Wissenschaftsministerin Gabriele Heinen-Kljajic. © dpa Fotograf: Holger Hollemann Detailansicht des Bildes Wissenschaftsministerin Heinen-Kljajić suchte das Gespräch mit der Universitäts-Leitung. (Archivbild) Niedersachsens Wissenschaftsministerin Gabriele Heinen-Kljajić (Grüne) hat sich zu den Korruptionsvorwürfen und der Kostenexplosion beim Bau des Zentralgebäudes der Leuphana Universität Lüneburg geäußert. "Ich habe das Gespräch mit der Universitätsleitung gesucht, um im professionellen Miteinander die derzeit anstehenden Probleme lösen zu können", ließ die Ministerin am Donnerstag schriftlich mitteilen. "Wir haben das gemeinsame Ziel, den Bau im vorgegebenen Zeit- und Kostenplan fertigzustellen" hieß es weiter. Der Stiftungsrat hatte den Zusatzbedarf für die Baukosten auf 7,5 Millionen Euro geschätzt. Zur Frage, ob die Leuphana die Finanzierungslücke selbst decken könne, sagte ein Ministeriumssprecher, dass das vom Stiftungsrat geänderte Finanzierungskonzept "sehr sorgfältig geprüft" werde, sobald es zur Abstimmung vorgelegt werde.

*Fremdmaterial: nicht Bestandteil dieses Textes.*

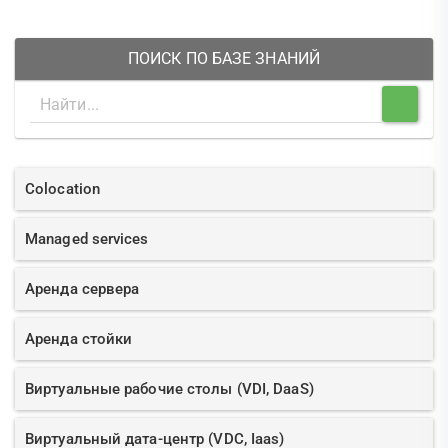
ПОИСК ПО БАЗЕ ЗНАНИЙ
Colocation
Managed services
Аренда сервера
Аренда стойки
Виртуальные рабочие столы (VDI, DaaS)
Виртуальный дата-центр (VDC, Iaas)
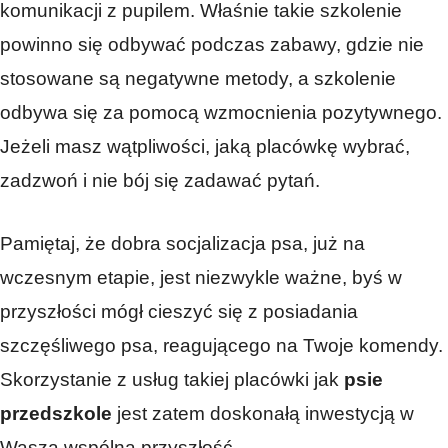
komunikacji z pupilem. Właśnie takie szkolenie
powinno się odbywać podczas zabawy, gdzie nie
stosowane są negatywne metody, a szkolenie
odbywa się za pomocą wzmocnienia pozytywnego.
Jeżeli masz wątpliwości, jaką placówkę wybrać,
zadzwoń i nie bój się zadawać pytań.
Pamiętaj, że dobra socjalizacja psa, już na
wczesnym etapie, jest niezwykle ważne, byś w
przyszłości mógł cieszyć się z posiadania
szczęśliwego psa, reagującego na Twoje komendy.
Skorzystanie z usług takiej placówki jak
psie
przedszkole
jest zatem doskonałą inwestycją w
Waszą wspólną przyszłość.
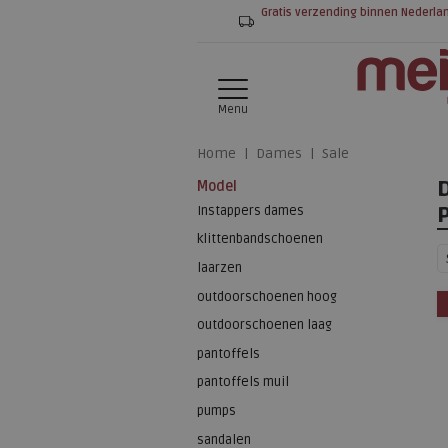
Gratis verzending binnen Nederla
Menu
Home
Dames
Sale
Model
Instappers dames
klittenbandschoenen
laarzen
outdoorschoenen hoog
outdoorschoenen laag
pantoffels
pantoffels muil
pumps
sandalen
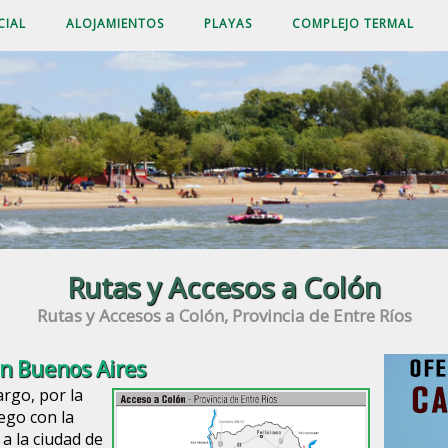
CIAL
ALOJAMIENTOS
PLAYAS
COMPLEJO TERMAL
Rutas y Accesos a Colón
Rutas y Accesos a Colón, Provincia de Entre Ríos
an Buenos Aires
argo, por la
ego con la
a la ciudad de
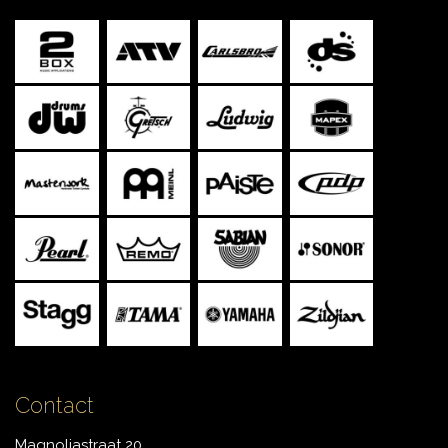
Contact
Magnoliastraat 20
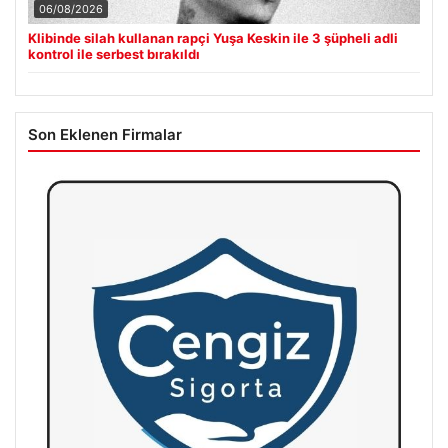
06/08/2026
Klibinde silah kullanan rapçi Yuşa Keskin ile 3 şüpheli adli
kontrol ile serbest bırakıldı
Son Eklenen Firmalar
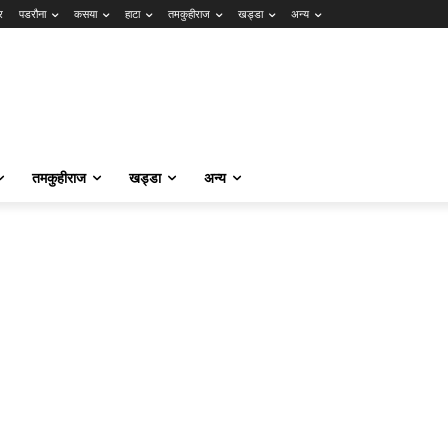
र
पडरौना
कसया
हाटा
तमकुहीराज
खड्डा
अन्य
तमकुहीराज
खड्डा
अन्य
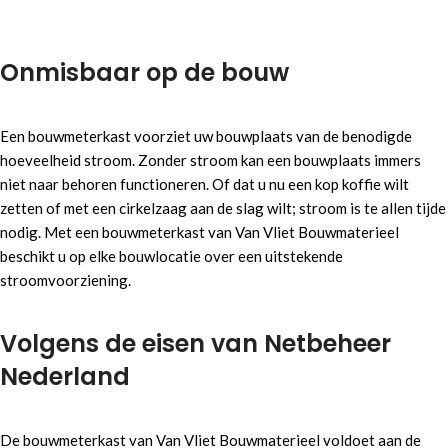
Onmisbaar op de bouw
Een bouwmeterkast voorziet uw bouwplaats van de benodigde
hoeveelheid stroom. Zonder stroom kan een bouwplaats immers
niet naar behoren functioneren. Of dat u nu een kop koffie wilt
zetten of met een cirkelzaag aan de slag wilt; stroom is te allen tijde
nodig. Met een bouwmeterkast van Van Vliet Bouwmaterieel
beschikt u op elke bouwlocatie over een uitstekende
stroomvoorziening.
Volgens de eisen van Netbeheer
Nederland
De bouwmeterkast van Van Vliet Bouwmaterieel voldoet aan de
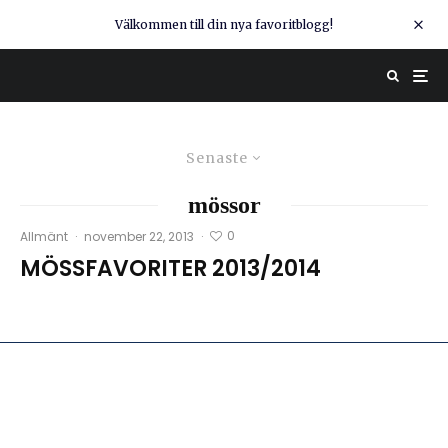
Välkommen till din nya favoritblogg!
Senaste
mössor
0
Allmänt
·
november 22, 2013
·
MÖSSFAVORITER 2013/2014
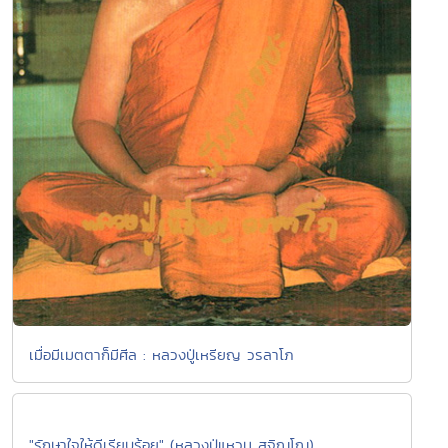
เมื่อมีเมตตาก็มีศีล : หลวงปู่เหรียญ วรลาโภ
"รักษาใจให้ดีเรียบร้อย" (หลวงปู่แหวน สุจิณฺโณ)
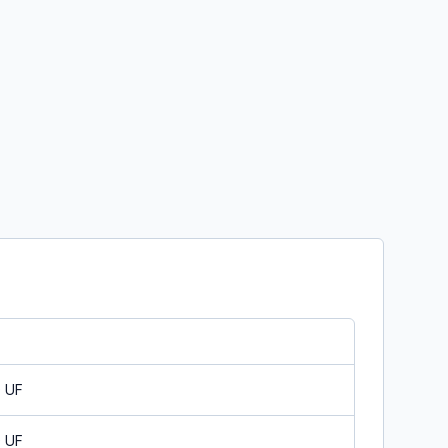
0 UF
0 UF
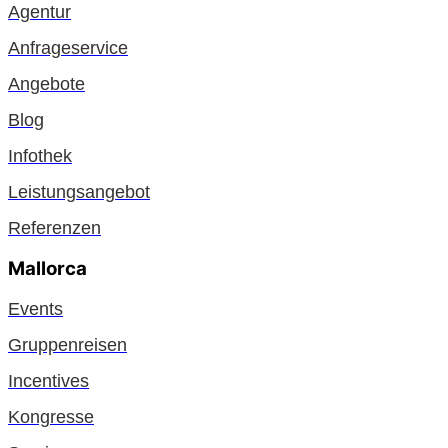
Agentur
Anfrageservice
Angebote
Blog
Infothek
Leistungsangebot
Referenzen
Mallorca
Events
Gruppenreisen
Incentives
Kongresse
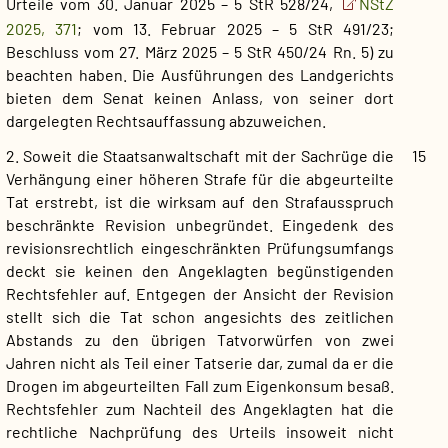
Urteile vom 30. Januar 2025 – 5 StR 528/24,
NStZ
2025, 371
; vom 13. Februar 2025 – 5 StR 491/23;
Beschluss vom 27. März 2025 – 5 StR 450/24 Rn. 5) zu
beachten haben. Die Ausführungen des Landgerichts
bieten dem Senat keinen Anlass, von seiner dort
dargelegten Rechtsauffassung abzuweichen.
2. Soweit die Staatsanwaltschaft mit der Sachrüge die
15
Verhängung einer höheren Strafe für die abgeurteilte
Tat erstrebt, ist die wirksam auf den Strafausspruch
beschränkte Revision unbegründet. Eingedenk des
revisionsrechtlich eingeschränkten Prüfungsumfangs
deckt sie keinen den Angeklagten begünstigenden
Rechtsfehler auf. Entgegen der Ansicht der Revision
stellt sich die Tat schon angesichts des zeitlichen
Abstands zu den übrigen Tatvorwürfen von zwei
Jahren nicht als Teil einer Tatserie dar, zumal da er die
Drogen im abgeurteilten Fall zum Eigenkonsum besaß.
Rechtsfehler zum Nachteil des Angeklagten hat die
rechtliche Nachprüfung des Urteils insoweit nicht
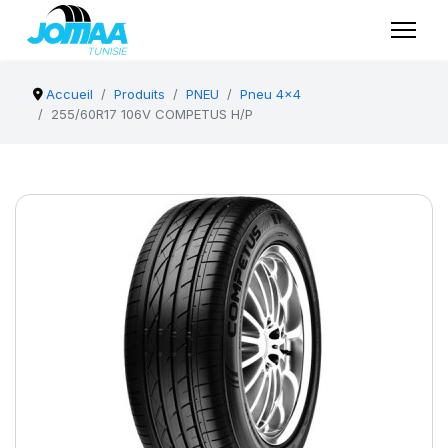
Accueil
Produits
PNEU
Pneu 4x4
255/60R17 106V COMPETUS H/P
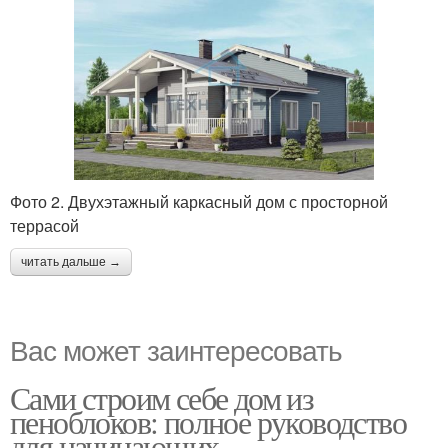
Фото 2. Двухэтажный каркасный дом с просторной
террасой
читать дальше →
Вас может заинтересовать
Сами строим себе дом из
пеноблоков: полное руководство
для начинающих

Staatsanwaltschaft prüft Anfangsverdacht

Die Staatsanwaltschaft Verden prüft derzeit, ob es einen Anfangsverdacht auf strafbare Handlungen gibt, wie ein Sprecher der Staatsanwaltschaft am vergangenen Freitag mitteilte. Das könne ein bis zwei Wochen dauern. Erst danach werde entschieden, ob gegen die Leuphana-Uni ermittelt wird. Laut Bericht der Anti-Korruptionsbehörde OLAF, war es bei der Vergabe von Bauaufträgen der Universität möglicherweise zu Vorteilsnahme im Amt und Untreue gekommen. Die Universität hatte mitgeteilt, dass die Kostensteigerung für das Zentralgebäude nicht zu Lasten von Forschung und Lehre gehen wird.

Libeskind-Auftrag ohne Ausschreibung?

OLAF kritisierte unter anderem, dass der Auftrag zum Neubau des neuen Hauptgebäudes der Uni ohne Ausschreibung an den amerikanischen Star-Architekten Daniel Libeskind vergeben worden war. Auch die rot-grüne Landesregierung hatte den Abschlussbericht zu den Ungereimtheiten an der Leuphana-Uni erhalten. "Die Landesregierung wird nun in enger Abstimmung mit der Generaldirektion Regionalpolitik der Europäischen Union in Brüssel alle Fragen sorgfältig prüfen", sagte ein Sprecher des Ministeriums in der vergangenen Woche. Im Fokus der Ermittler steht die Frage, wie die Vergabeentscheidungen in den Jahren 2007 und 2008 zu Beginn der Arbeiten beim Bau des Zentralgebäudes zu bewerten sind.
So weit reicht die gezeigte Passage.